[Transcribed page contents]
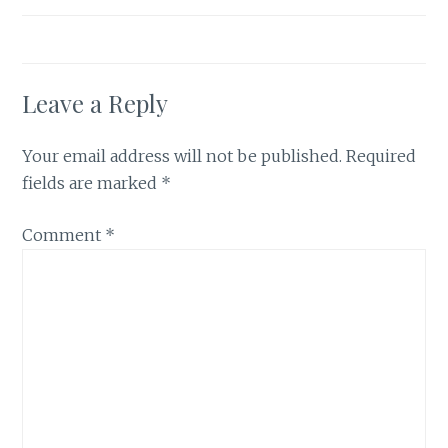
Leave a Reply
Your email address will not be published.
Required
fields are marked
*
Comment
*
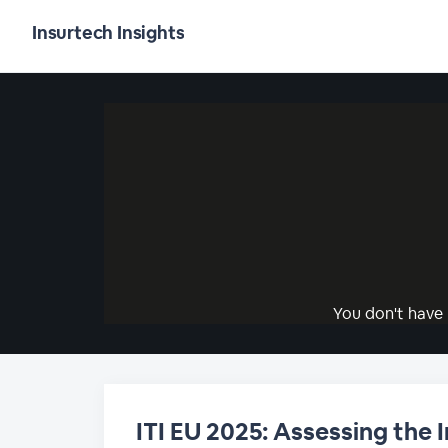
Insurtech Insights
You don't have 
ITI EU 2025: Assessing the 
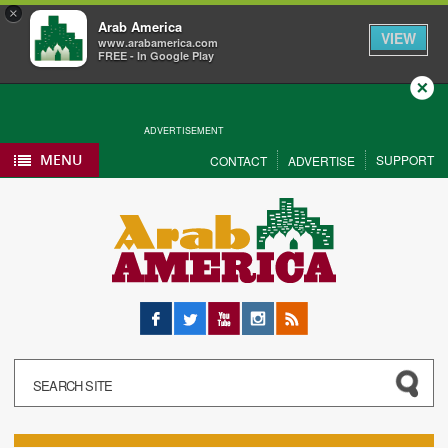
×
Arab America
VIEW
www.arabamerica.com
FREE - In Google Play
Close
ADVERTISEMENT
MENU
SUPPORT
CONTACT
ADVERTISE
Facebook
Twitter
YouTube
Instagram
RSS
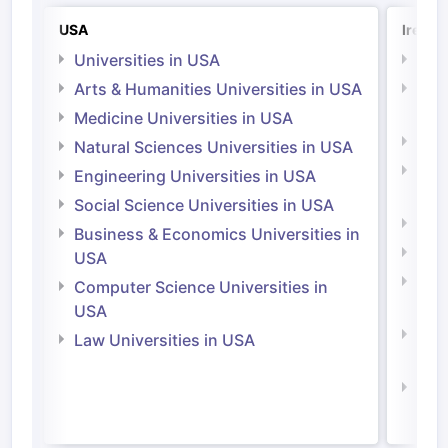
USA
Irelan
Universities in USA
Univ
Arts & Humanities Universities in USA
Arts
Irel
Medicine Universities in USA
Medi
Natural Sciences Universities in USA
Natu
Engineering Universities in USA
Irel
Social Science Universities in USA
Engi
Business & Economics Universities in
Soci
USA
Bus
Computer Science Universities in
Irel
USA
Com
Law Universities in USA
Irel
Law 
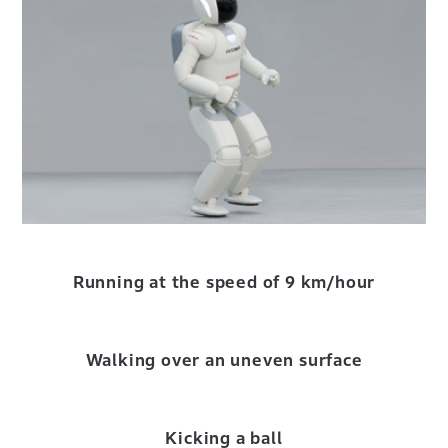
Running at the speed of 9 km/hour
Walking over an uneven surface
Kicking a ball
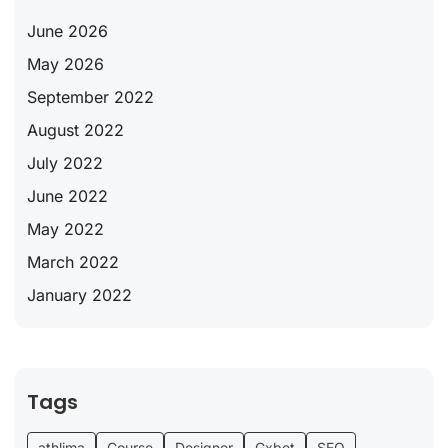
June 2026
May 2026
September 2022
August 2022
July 2022
June 2022
May 2022
March 2022
January 2022
Tags
athlima
Course
Designer
Gxbet
SEO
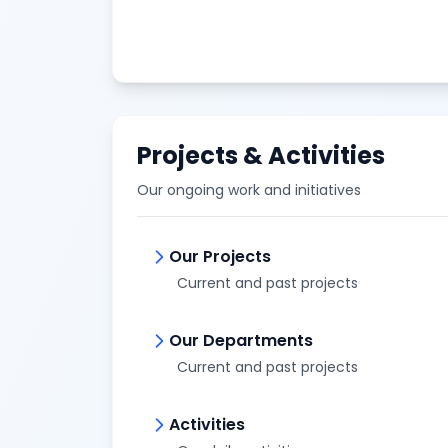
Projects & Activities
Our ongoing work and initiatives
Our Projects
Current and past projects
Our Departments
Current and past projects
Activities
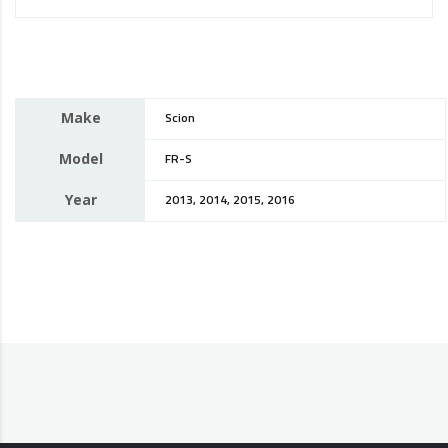
Make
Scion
Model
FR-S
Year
2013, 2014, 2015, 2016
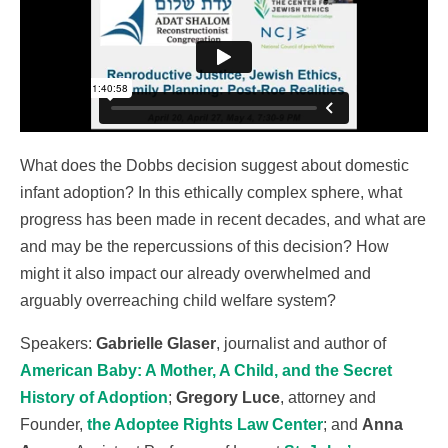
What does the Dobbs decision suggest about domestic
infant adoption? In this ethically complex sphere, what
progress has been made in recent decades, and what are
and may be the repercussions of this decision? How
might it also impact our already overwhelmed and
arguably overreaching child welfare system?
Speakers:
Gabrielle Glaser
, journalist and author of
American Baby: A Mother, A Child, and the Secret
History of Adoption
;
Gregory Luce
, attorney and
Founder,
the Adoptee Rights Law Center
; and
Anna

*REQUIREMENT:*
Write the records out again exactly; none of the pictures belong in the copy.

*RESPONSE BELOW:*
Leave a Reply
Your email address will not be published.
Required
fields are marked
*
Comment
*
Insurtech Insights
You don't have 
ITI EU 2025: Assessing the 
×
Arab America
VIEW
www.arabamerica.com
FREE - In Google Play
Close
ADVERTISEMENT
MENU
SUPPORT
CONTACT
ADVERTISE
Facebook
Twitter
YouTube
Instagram
RSS
USA
Irelan
Universities in USA
Univ
Arts & Humanities Universities in USA
Arts
Irel
Medicine Universities in USA
Medi
Natural Sciences Universities in USA
Natu
Engineering Universities in USA
Irel
Social Science Universities in USA
Engi
Business & Economics Universities in
Soci
USA
Bus
Computer Science Universities in
Irel
USA
Com
Law Universities in USA
Irel
Law 
Running at the speed of 9 km/hour
Walking over an uneven surface
Kicking a ball
June 2026
May 2026
September 2022
August 2022
July 2022
June 2022
May 2022
March 2022
January 2022
Tags
athlima
Course
Designer
Gxbet
SEO
Projects & Activities
Our ongoing work and initiatives
Our Projects
Current and past projects
Our Departments
Current and past projects
Activities
Make
Scion
Model
FR-S
Year
2013, 2014, 2015, 2016
What does the Dobbs decision suggest about domestic
infant adoption? In this ethically complex sphere, what
progress has been made in recent decades, and what are
and may be the repercussions of this decision? How
might it also impact our already overwhelmed and
arguably overreaching child welfare system?
Speakers:
Gabrielle Glaser
, journalist and author of
American Baby: A Mother, A Child, and the Secret
History of Adoption
;
Gregory Luce
, attorney and
Founder,
the Adoptee Rights Law Center
; and
Anna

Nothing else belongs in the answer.